HB 1050 (Louisiana, 2026) – Summary of Commercial Driver’s License Provisions
Purpose
- The bill amends and reenacts certain age-dependent requirements for commercial driver’s licenses (CDLs) and relaxes some license restrictions to reflect intrastate and interstate operations, as well as certain testing/endorsement rules. It also repeals a former intrastate vision waiver requirement.
Key Provisions and Changes
1) Age requirements for licenses
- Replaces specific age references with a general “older” standard across CDL classifications.
- Intrastate operation: A CDL for intrastate commercial motor vehicle operation (i.e., within Louisiana) would be issued to an individual 18 years of age or older.
- Interstate operation and Hazardous Materials (HazMat) endorsements: A CDL for interstate commerce or a HazMat endorsement would be issued only to a person 21 years of age or older.
- Mirrors federal age requirements noted in the Commercial Motor Vehicle Safety Act of 1986 and related federal regulations.
2) Driver’s license age-related attestations for Class E
- Present law requires an 18+ applicant (or a parent/guardian of a 17-year-old applicant) for Class E to provide a signed statement confirming 50 hours of supervised driving (with at least 15 nighttime hours; at least 21+ parent/adult). If a 17-year-old is emancipated, the applicant provides the attestation personally.
- The proposed changes maintain the attestation requirement but adjust references to age “older” rather than the specific 18/17 framework.
3) CDL testing and restrictions (Class A)
- Present law imposes restrictions on testing for Class A: if testing in a vehicle not a tractor-trailer (eighteen-wheeler), the license carries a restriction prohibiting tractor-trailer operation; lifting the restriction requires a separate Class A skills test in a tractor-trailer.

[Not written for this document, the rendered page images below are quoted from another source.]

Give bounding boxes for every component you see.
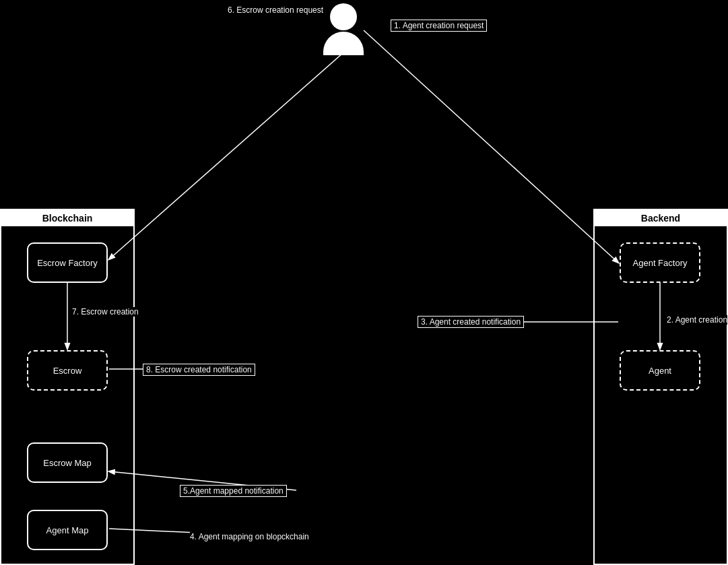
escrow-factory-box: Escrow Factory <box>27 242 108 283</box>
escrow-label: Escrow <box>53 366 82 376</box>
label-escrow-creation: 7. Escrow creation <box>72 307 139 317</box>
agent-box: Agent <box>620 350 700 391</box>
user-actor <box>323 3 364 55</box>
backend-label: Backend <box>595 210 727 226</box>
label-agent-mapping: 4. Agent mapping on blopckchain <box>190 532 309 541</box>
agent-factory-box: Agent Factory <box>620 242 700 283</box>
svg-line-0 <box>364 30 618 263</box>
escrow-box: Escrow <box>27 350 108 391</box>
blockchain-label: Blockchain <box>1 210 133 226</box>
agent-map-box: Agent Map <box>27 510 108 550</box>
escrow-map-label: Escrow Map <box>43 458 92 468</box>
label-agent-creation: 2. Agent creation <box>667 315 727 325</box>
svg-line-1 <box>109 53 343 259</box>
escrow-map-box: Escrow Map <box>27 442 108 483</box>
label-escrow-creation-request: 6. Escrow creation request <box>228 5 323 15</box>
person-head <box>330 3 357 30</box>
person-body <box>323 32 364 55</box>
label-agent-created-notification: 3. Agent created notification <box>418 316 524 328</box>
label-agent-mapped-notification: 5.Agent mapped notification <box>180 485 287 497</box>
agent-label: Agent <box>649 366 671 376</box>
agent-factory-label: Agent Factory <box>633 258 688 268</box>
label-escrow-created-notification: 8. Escrow created notification <box>143 364 255 376</box>
agent-map-label: Agent Map <box>46 525 89 535</box>
label-agent-creation-request: 1. Agent creation request <box>391 20 487 32</box>
escrow-factory-label: Escrow Factory <box>37 258 98 268</box>
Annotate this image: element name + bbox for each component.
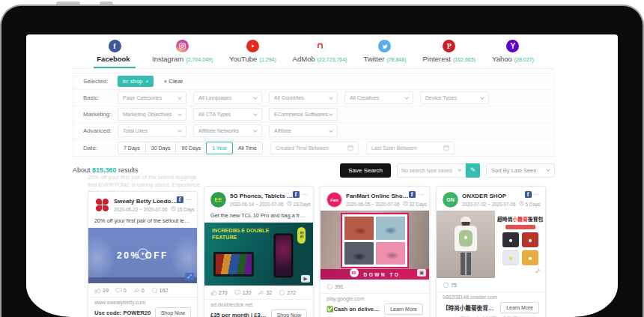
ad-card-header: ONONXDER SHOP2020-07-02 ~ 2020-07-065 Da… [437,187,545,211]
ad-stat: 272 [279,289,296,296]
ad-cta-button[interactable]: Shop Now [155,307,191,317]
tab-count: (1,294) [259,57,276,62]
date-range-button[interactable]: All Time [232,142,263,154]
like-icon [210,289,217,296]
filter-dropdown[interactable]: Affiliate Networks [193,124,262,137]
ad-card-header: Sweaty Betty London | Wom...2020-06-22 ~… [88,192,197,216]
expand-icon[interactable]: ⤢ [185,273,194,280]
date-range-button[interactable]: 1 Year [206,142,233,154]
filter-dropdown[interactable]: All Creatives [344,91,413,104]
filter-dropdown[interactable]: Marketing Objectives [118,108,186,121]
tab-facebook[interactable]: fFacebook [94,34,136,68]
date-label: Date: [83,145,118,151]
ad-stat-value: 19 [103,288,109,293]
model-photo-graphic [437,211,495,278]
tab-twitter[interactable]: Twitter(78,848) [363,34,406,68]
date-range-buttons: 7 Days30 Days90 Days1 YearAll Time [118,142,263,154]
photo-icon[interactable]: ▣ [417,269,426,277]
date-input[interactable]: Created Time Between [270,142,359,154]
play-icon[interactable] [137,248,148,259]
tab-label: Twitter(78,848) [363,55,406,63]
tab-name: YouTube [229,55,257,63]
ad-creative-image[interactable]: 超時尚小雛菊後背包⤢ [437,211,545,278]
tab-name: Pinterest [422,55,451,63]
ad-destination-url: 986208148.onxder.com [437,292,545,301]
tab-yahoo[interactable]: YYahoo(28,027) [492,34,534,68]
filter-dropdown[interactable]: Device Types [420,91,489,104]
date-input[interactable]: Last Seen Between [366,142,455,154]
ad-cta-button[interactable]: Shop Now [271,310,307,317]
ad-cta-button[interactable]: Learn More [384,304,423,315]
filter-dropdown[interactable]: Total Likes [118,124,186,137]
filter-dropdown[interactable]: All CTA Types [193,108,262,121]
filter-dropdown[interactable]: All Countries [269,91,338,104]
ad-image-title: 超時尚小雛菊後背包 [497,215,543,223]
ee-logo: EE [210,192,226,208]
ad-cta-button[interactable]: Learn More [500,302,539,313]
ad-stat-value: 162 [160,288,168,293]
ad-date-range: 2020-06-05 ~ 2020-07-06 [346,202,400,207]
fanmart-logo: Fan [326,192,342,208]
filter-dropdown[interactable]: All Languages [193,91,262,104]
chevron-down-icon [546,167,550,172]
ad-date-range: 2020-06-22 ~ 2020-07-06 [114,207,168,212]
remove-tag-icon[interactable]: × [145,79,148,84]
date-range-button[interactable]: 7 Days [118,142,146,154]
sort-dropdown[interactable]: Sort By Last Seen [486,163,555,178]
filter-dropdown-label: All CTA Types [198,112,231,117]
ad-duration-value: 32 Days [410,202,427,207]
edit-saved-search-button[interactable]: ✎ [466,163,480,178]
advertiser-name[interactable]: 5G Phones, Tablets & SIMs | ... [230,193,294,199]
advertiser-name[interactable]: ONXDER SHOP [462,193,526,199]
more-menu-icon[interactable]: ⋯ [534,193,541,197]
pinterest-icon: P [443,40,455,52]
date-range-button[interactable]: 90 Days [175,142,207,154]
ad-image-offer-text: DOWN TO [364,272,401,277]
expand-icon[interactable]: ⤢ [533,268,542,275]
filter-dropdown-label: Marketing Objectives [123,112,171,117]
phone-graphic [273,233,294,278]
clear-filters-button[interactable]: × Clear [163,78,183,85]
yahoo-icon: Y [506,40,519,52]
filter-dropdown[interactable]: Affiliate [269,124,338,137]
tab-admob[interactable]: AdMob(22,723,764) [293,34,347,68]
more-menu-icon[interactable]: ⋯ [418,193,425,197]
network-tab-bar: fFacebookInstagram(2,704,049)YouTube(1,2… [73,34,555,69]
reach-icon [443,282,449,289]
ad-creative-image[interactable]: Incredible Double FeatureEE▶ [204,223,313,286]
calendar-icon [347,145,353,151]
filter-dropdown[interactable]: Page Categories [118,91,186,104]
selected-tag-text: in: shop [123,78,142,85]
tab-instagram[interactable]: Instagram(2,704,049) [152,34,213,68]
ad-creative-image[interactable]: $5DOWN TO▣ [321,211,429,280]
ad-stat: 120 [234,289,252,296]
product-grid-graphic [341,213,409,268]
saved-search-dropdown[interactable]: No search type saved [397,163,466,178]
filter-dropdown-label: Total Likes [123,128,148,133]
ad-duration: 32 Days [403,201,427,207]
video-icon[interactable]: ▶ [301,275,310,283]
save-search-button[interactable]: Save Search [340,163,391,178]
ad-headline: 【時尚小雛菊後背包】小雛菊刺... [443,304,496,312]
facebook-badge-icon: f [293,191,300,198]
chevron-down-icon [177,95,182,100]
date-range-button[interactable]: 30 Days [145,142,177,154]
selected-tag[interactable]: in: shop× [118,76,154,87]
more-menu-icon[interactable]: ⋯ [186,198,192,202]
tab-count: (28,027) [514,57,534,62]
filter-row-label: Basic: [83,94,118,101]
ad-body-text: 20% off your first pair of the sellout l… [88,216,197,228]
advertiser-name[interactable]: FanMart Online Shopping - F... [346,193,410,199]
share-icon [133,287,140,294]
tab-youtube[interactable]: YouTube(1,294) [229,34,276,68]
date-input-placeholder: Created Time Between [276,145,329,151]
ad-creative-image[interactable]: 20% OFF⤢ [88,228,197,283]
filter-dropdown[interactable]: ECommerce Softwares [269,108,338,121]
advertiser-name[interactable]: Sweaty Betty London | Wom... [114,198,178,205]
tab-pinterest[interactable]: PPinterest(162,665) [422,34,475,68]
ad-stat: 32 [258,289,272,296]
tab-label: Instagram(2,704,049) [152,55,213,63]
ad-card: Sweaty Betty London | Wom...2020-06-22 ~… [88,191,198,317]
image-bottom-strip: $5DOWN TO [321,269,429,280]
more-menu-icon[interactable]: ⋯ [302,193,309,197]
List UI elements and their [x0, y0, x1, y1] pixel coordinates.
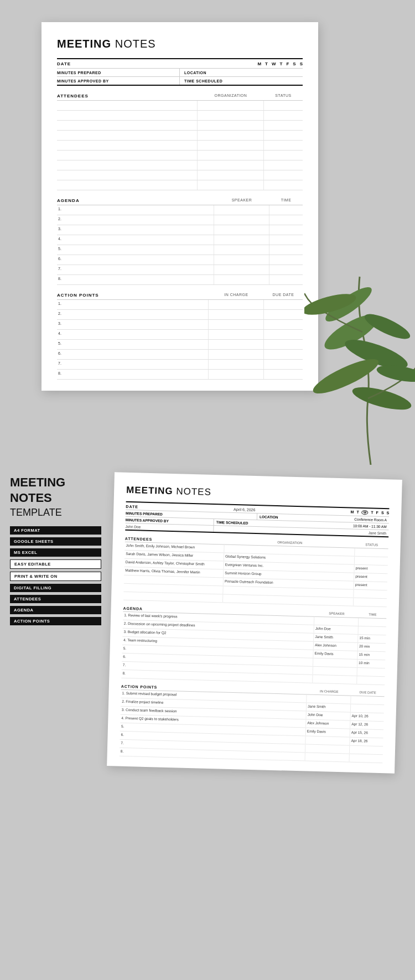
- tag-print-write-on: PRINT & WRITE ON: [10, 572, 101, 581]
- table-row: 4.: [57, 235, 303, 245]
- table-row: [57, 141, 303, 151]
- table-row: [57, 180, 303, 190]
- bottom-time-label: TIME SCHEDULED: [216, 520, 248, 525]
- table-row: [57, 101, 303, 111]
- table-row: 6.: [57, 255, 303, 265]
- table-row: [57, 170, 303, 180]
- top-document: MEETING NOTES DATE M T W T F S S MINUTES…: [42, 22, 318, 391]
- sidebar-title-meeting: MEETING: [10, 476, 101, 489]
- bottom-date-value: April 6, 2026: [234, 507, 255, 511]
- top-doc-date-row: DATE M T W T F S S: [57, 58, 303, 69]
- table-row: [57, 160, 303, 170]
- minutes-approved-label: MINUTES APPROVED BY: [57, 77, 180, 85]
- bottom-date-label: DATE: [126, 504, 138, 509]
- agenda-section-header: AGENDA SPEAKER TIME: [57, 196, 303, 205]
- bottom-location-val: Conference Room A: [354, 517, 387, 522]
- days-row: M T W T F S S: [257, 61, 303, 66]
- table-row: 8.: [57, 275, 303, 285]
- table-row: 1.: [57, 205, 303, 215]
- table-row: 7.: [57, 265, 303, 275]
- table-row: [57, 121, 303, 131]
- bottom-document: MEETING NOTES DATE April 6, 2026 M T W T…: [107, 472, 402, 773]
- tag-agenda: AGENDA: [10, 606, 101, 614]
- tags-list: A4 FORMAT GOOGLE SHEETS MS EXCEL EASY ED…: [10, 526, 101, 628]
- tag-ms-excel: MS EXCEL: [10, 548, 101, 557]
- bottom-time-val: 10:00 AM - 11:30 AM: [353, 524, 387, 529]
- bottom-days-row: M T W T F S S: [350, 510, 389, 515]
- minutes-prepared-label: MINUTES PREPARED: [57, 69, 180, 76]
- table-row: 5.: [57, 245, 303, 255]
- sidebar-title-notes: NOTES: [10, 491, 101, 505]
- sidebar-subtitle: TEMPLATE: [10, 507, 101, 518]
- top-doc-title: MEETING NOTES: [57, 38, 303, 50]
- action-section-header: ACTION POINTS IN CHARGE DUE DATE: [57, 291, 303, 300]
- info-row-1: MINUTES PREPARED LOCATION: [57, 69, 303, 77]
- table-row: 2.: [57, 215, 303, 225]
- svg-point-3: [350, 382, 413, 414]
- table-row: 6.: [57, 350, 303, 360]
- table-row: 5.: [57, 340, 303, 350]
- tag-a4-format: A4 FORMAT: [10, 526, 101, 535]
- tag-action-points: ACTION POINTS: [10, 617, 101, 625]
- bottom-doc-title: MEETING NOTES: [126, 485, 390, 502]
- date-label: DATE: [57, 61, 71, 66]
- table-row: 3.: [57, 225, 303, 235]
- sidebar: MEETING NOTES TEMPLATE A4 FORMAT GOOGLE …: [10, 476, 101, 628]
- tag-attendees: ATTENDEES: [10, 595, 101, 603]
- table-row: 7.: [57, 360, 303, 370]
- plant-decoration: [304, 232, 415, 465]
- time-scheduled-label: TIME SCHEDULED: [180, 77, 303, 85]
- bottom-location-label: LOCATION: [260, 515, 278, 519]
- tag-digital-filling: DIGITAL FILLING: [10, 584, 101, 592]
- table-row: [57, 111, 303, 121]
- table-row: 3.: [57, 320, 303, 330]
- table-row: 2.: [57, 310, 303, 320]
- table-row: [57, 131, 303, 141]
- table-row: 4.: [57, 330, 303, 340]
- table-row: 8.: [57, 370, 303, 380]
- attendees-section-header: ATTENDEES ORGANIZATION STATUS: [57, 91, 303, 101]
- table-row: [57, 151, 303, 160]
- tag-easy-editable: EASY EDITABLE: [10, 559, 101, 569]
- table-row: 1.: [57, 300, 303, 310]
- tag-google-sheets: GOOGLE SHEETS: [10, 537, 101, 546]
- location-label: LOCATION: [180, 69, 303, 76]
- info-row-2: MINUTES APPROVED BY TIME SCHEDULED: [57, 77, 303, 86]
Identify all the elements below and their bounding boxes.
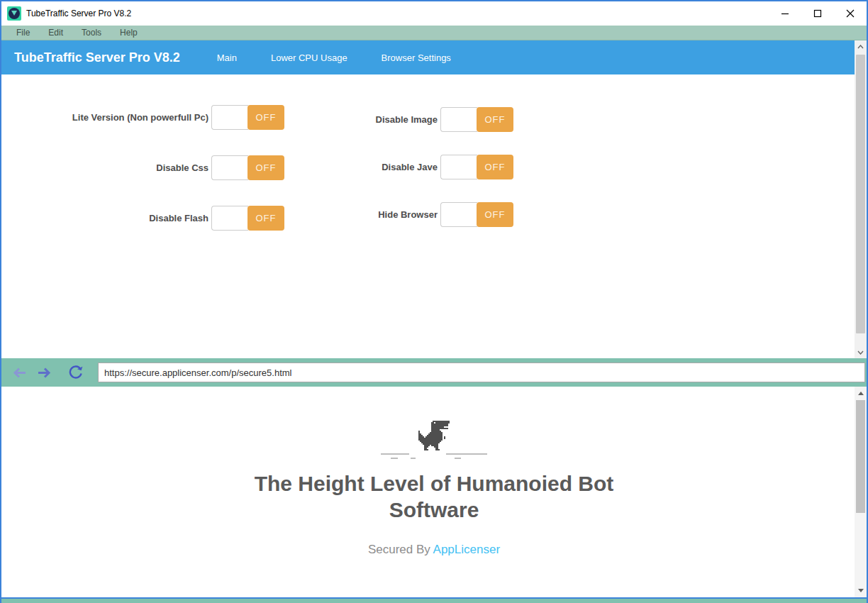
app-window: TubeTraffic Server Pro V8.2 File Edit To… [0,0,868,603]
toggle-state: OFF [477,202,513,227]
toggle-row: Disable Jave OFF [1,155,514,179]
browser-toolbar [1,358,867,387]
minimize-button[interactable] [769,1,801,26]
toggle-column-right: Disable Image OFF Disable Jave OFF Hide … [1,107,514,250]
close-icon [846,9,855,18]
nav-tab-browser-settings[interactable]: Browser Settings [382,52,451,63]
menu-tools[interactable]: Tools [72,28,111,38]
toggle-row: Hide Browser OFF [1,202,514,227]
toggle-knob [440,155,477,179]
secure-page-view: The Height Level of Humanoied Bot Softwa… [1,387,867,599]
toggle-label: Disable Jave [382,162,438,172]
page-heading: The Height Level of Humanoied Bot Softwa… [221,470,647,523]
toggle-state: OFF [477,107,513,132]
menu-help[interactable]: Help [111,28,147,38]
forward-arrow-icon [37,367,52,379]
chrome-dino-icon [418,421,450,450]
toggle-row: Disable Image OFF [1,107,514,132]
secured-by-text: Secured By AppLicenser [200,543,668,557]
scroll-up-icon[interactable] [855,40,867,52]
back-arrow-icon [11,367,27,379]
refresh-button[interactable] [68,365,84,380]
navbar-brand[interactable]: TubeTraffic Server Pro V8.2 [14,50,180,65]
menu-bar: File Edit Tools Help [1,26,867,40]
app-navbar: TubeTraffic Server Pro V8.2 Main Lower C… [1,40,855,74]
back-button[interactable] [11,367,27,379]
menu-edit[interactable]: Edit [39,28,72,38]
dino-illustration [381,421,487,462]
settings-panel: TubeTraffic Server Pro V8.2 Main Lower C… [1,40,867,358]
window-controls [769,1,867,26]
toggle-knob [440,107,477,132]
toggle-label: Hide Browser [378,209,438,220]
title-bar: TubeTraffic Server Pro V8.2 [1,1,867,26]
maximize-button[interactable] [801,1,834,26]
url-input[interactable] [98,363,865,382]
nav-tab-main[interactable]: Main [217,52,237,63]
forward-button[interactable] [37,367,52,379]
scroll-up-icon[interactable] [855,387,867,399]
toggle-disable-image[interactable]: OFF [440,107,514,132]
window-bottom-edge [1,599,867,603]
scroll-down-icon[interactable] [855,346,867,358]
scroll-down-icon[interactable] [855,585,867,597]
toggle-state: OFF [477,155,513,179]
window-title: TubeTraffic Server Pro V8.2 [26,9,131,18]
secured-prefix: Secured By [368,543,433,556]
close-button[interactable] [834,1,867,26]
scrollbar-thumb[interactable] [856,400,865,513]
toggle-hide-browser[interactable]: OFF [440,202,514,227]
refresh-icon [68,365,84,380]
scrollbar-thumb[interactable] [856,55,865,333]
applicenser-link[interactable]: AppLicenser [433,543,501,556]
nav-tab-lower-cpu-usage[interactable]: Lower CPU Usage [271,52,347,63]
menu-file[interactable]: File [7,28,39,38]
toggle-disable-jave[interactable]: OFF [440,155,514,179]
minimize-icon [781,9,789,18]
page-scrollbar[interactable] [855,387,867,597]
maximize-icon [813,9,822,18]
toggle-knob [440,202,477,227]
settings-area: Lite Version (Non powerfull Pc) OFF Disa… [1,74,867,358]
settings-scrollbar[interactable] [855,40,867,358]
app-logo-icon [7,6,21,21]
toggle-label: Disable Image [376,114,438,125]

- Proposed law relaxes this: the restriction on tractor-trailer operation for non-tractor-trailer vehicles would be removed unless the applicant specifically takes a tractor-trailer skills test. It also removes the old minimum 26,001 lb threshold defining the tractor portion, allowing broader eligibility for tractor-trailer testing.
- Maintains the restriction related to a pintle hook or non-fifth-wheel connections, but lifts the restriction only after a successful fifth-wheel, Class A skills test.
4) CDL classes C, D, and E and vehicle definitions
- Present law defines the scope of Classes C, D, and E, including vehicles over 26,001 lbs and those towing up to 10,000 lbs, and defines a “straight vehicle.”
- Proposed law adds gross vehicle weight into the scope and removes the explicit “straight vehicle” definition.
- This broadens or reframes which vehicles fall under these classes and endorsements.
5) Vision requirements (intrastate waivers)
- Present law sets minimum vision requirements for intrastate (waiver) drivers.
- Proposed law repeals these vision minimum requirements (removing the intrastate waiver vision standard from statute).
Effective timeline
- The act is pending, with provisions to be adopted through the normal regulatory process (Administrative Procedure Act) and subject to federal alignment.
Who is affected
- CDL applicants and holders in Louisiana, including those seeking intrastate vs. interstate/CDL with HazMat endorsements.
- Parents/guardians involved in attestation for teen driver training.
- Training/testing programs and licensing offices administering CDL tests and waivers.
Overall impact
- Lowers some age-related barriers for intrastate CDL issuance (18+), while maintaining stricter age thresholds for interstate/HazMat roles (21+).
- Expands testing options for Class A by reducing automatic restrictions when testing for tractor-trailer operation.
- Removes the intrastate vision waiver requirement, potentially tightening or redefining waiver availability.